Less than a year after Traversa Therapeutics declared bankruptcy, the company's founders are making another run at the RNAi drugs space in the form of startup Solstice Biologics, which announced this week that it has raised $18 million in a Series A round of financing.
The investment was from venture capital firms VenBio and Aeris Capital, and is tranched, VenBio managing director and Solstice executive chairman Corey Goodman told Gene Silencing News. Solstice will initially receive $10.5 million, and the remaining $7.5 million will be paid out over the next year and a half based on the achievement of certain scientific milestones.
The money is expected to fund Solstice for up to three years, during which time it aims to refine its core RNAi delivery technology, dubbed ribonucleic neutrals, or RNNs, and conduct proof-of-concept animal studies, he said. The company also expects to expand its team from its current six employees to about a dozen over the coming months as it continues to outfit its San Diego-based laboratory.
Should things work out, Goodman said that the Series A might be enough for Solstice to generate initial phase I data showing that RNNs are safe and well tolerated, and can be used to knock down a clinically relevant target.
“If we can get there, we will have achieved a lot,” he said. “Right now, the business is not to become a pharmaceutical company that takes things from start to finish … [but] for this to be a technology-driven company that will license and sell the technology to bigger companies for their specific projects.”
That's not to say that Solstice has ruled out the possibility of in-house drug programs some time down the road. But for now, the firm aims to stay capital efficient, Goodman noted. “We'll see how things mature as time goes on.”
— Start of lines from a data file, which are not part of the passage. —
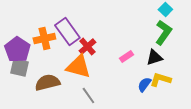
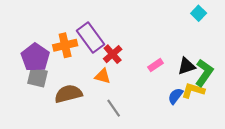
green L-shape: (163, 32) -> (204, 73), moved
orange triangle: (78, 66) -> (103, 76), size x0.6

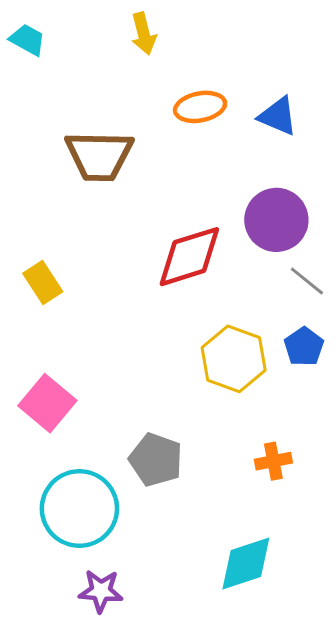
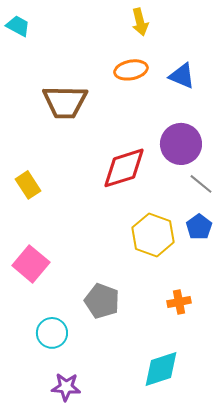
yellow arrow: (144, 34) -> (140, 22), moved
cyan circle: (79, 509) -> (52, 333), size x0.6

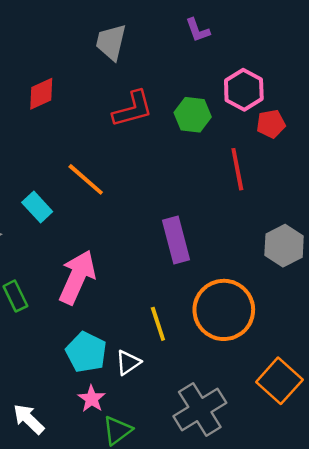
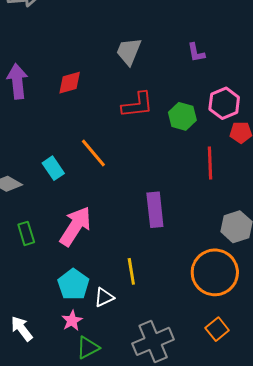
orange circle: (224, 310) -> (215, 272), moved
orange square: (279, 381) -> (217, 329), size x0.7

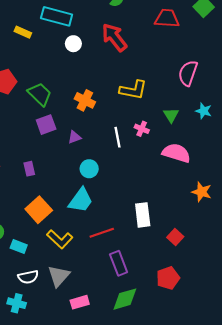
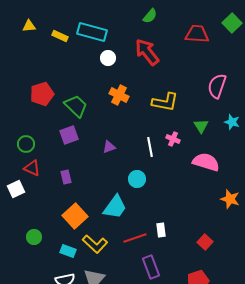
yellow rectangle: (23, 32) -> (60, 36), moved
orange cross: (85, 100) -> (119, 95), moved
purple square: (46, 125) -> (69, 135), moved
cyan circle: (89, 169) -> (137, 179), moved
white rectangle: (143, 215) -> (161, 230), moved, size x0.6
cyan rectangle: (19, 246) -> (68, 251), moved

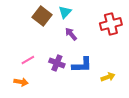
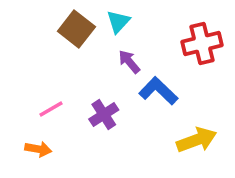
purple cross: (57, 63) -> (104, 114), turned 35
blue L-shape: (82, 65) -> (158, 91), moved, turned -135
yellow arrow: (108, 77) -> (197, 140), size x1.5

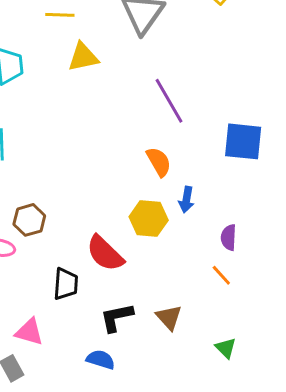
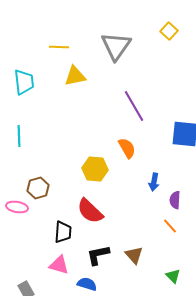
blue arrow: (186, 200) -> (154, 182), moved
yellow hexagon: (149, 218) -> (95, 169), moved
pink triangle: (29, 332) -> (59, 265), moved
In the meantime, Solstice plans to operate in a sort of stealth mode, focusing on refining RNNs for tissues and cell types for which it is most amenable.
While the ultimate goal is to make the technology as broadly applicable as possible, “things are going to come in steps,” Goodman explained. As it stands, RNNs appear best suited for delivering payloads to skin, lung, and blood, but only animal testing will bear this out.
“If the technology works, the sky is the limit,” he said. But “right now, we need to simply let the mouse tell us where it works today.”
RNNs were developed by Traversa co-founder and University of California, San Diego, researcher Steve Dowdy. The exact details of the technology remain under wraps, Goodman said, because there are others working in the same area and Solstice wants to maintain a competitive lead. However, he said that RNNs are completely novel from anything Traversa was working on and that relevant patent applications are not yet publicly available.
While Solstice has licensed a variety of post-Traversa Dowdy's inventions, including ones covered by published patents and applications, “they are not what I'm investing in. What I'm investing in … is [intellectual property] that just got filed last summer” and has not been published, Goodman said.
Who You Know
In taking part in Solstice, Goodman is returning to familiar territory. He left academia in 2001 to help found and run a handful of small biotechs, and in 2007 joined Pfizer as head of its biotherapeutics and bioinnovation center, which oversaw the company's oligonucleotide therapeutics operations.
During his time at Pfizer, Goodman, along with oligo drug veteran Art Krieg, reviewed numerous RNAi delivery strategies, some developed in-house and others by would-be collaborators, but they all fell short, he said.
After he left Pfizer and joined VenBio, he kept his eye on the RNAi space. So when Curt Bradshaw, Traversa's former CSO who had worked with Goodman at Pfizer, contacted him about a year ago to pitch the RNN technology with Dowdy, his curiosity was piqued.
“I assumed I was going to see [another] project that wasn't going to work,” Goodman said, noting that he was aware of Traversa's failure with its own drug-delivery technology (GSN 5/31/2012). “But right away I saw something different than anything I'd ever seen before. They were talking about a pro-drug approach rather than some big liposome.”
According to Goodman, the RNNs involve “side groups for the nucleic acids” that keep them stable in plasma and “look very neutral and biocompatible.
“Because it's neutral, [an RNN] can pass across membranes and when it gets inside [a cell], a ubiquitous enzyme will chew off those side groups” completely, at which point the payload triggers the RNAi mechanism, he said, declining to offer additional details.
Goodman said he questioned Bradshaw and Dowdy about the technology during their initial meeting, and later vetted the approach with VenBio colleagues and experts in the field, and was encouraged by what he saw.
“It works in every mammalian cell line, even primary cells, in culture, and it seems like it works in animals,” he said. “I can't promise this will be a human therapeutic … [but] I've probed really hard and can't find any obvious mistakes. It's plenty risky, but we think there is a chance this might work.”
Should the RNN technology not pan out as expected, Goodman said that he doesn't expect a complete loss on the Series A investment since it could likely find applications as a research reagent.
“The upside is … the moonshot,” he said. “There is the potential to have a big impact on human health, and a big impact on shareholder value.
“It's a big idea, and I think it's worth a shot,” he added.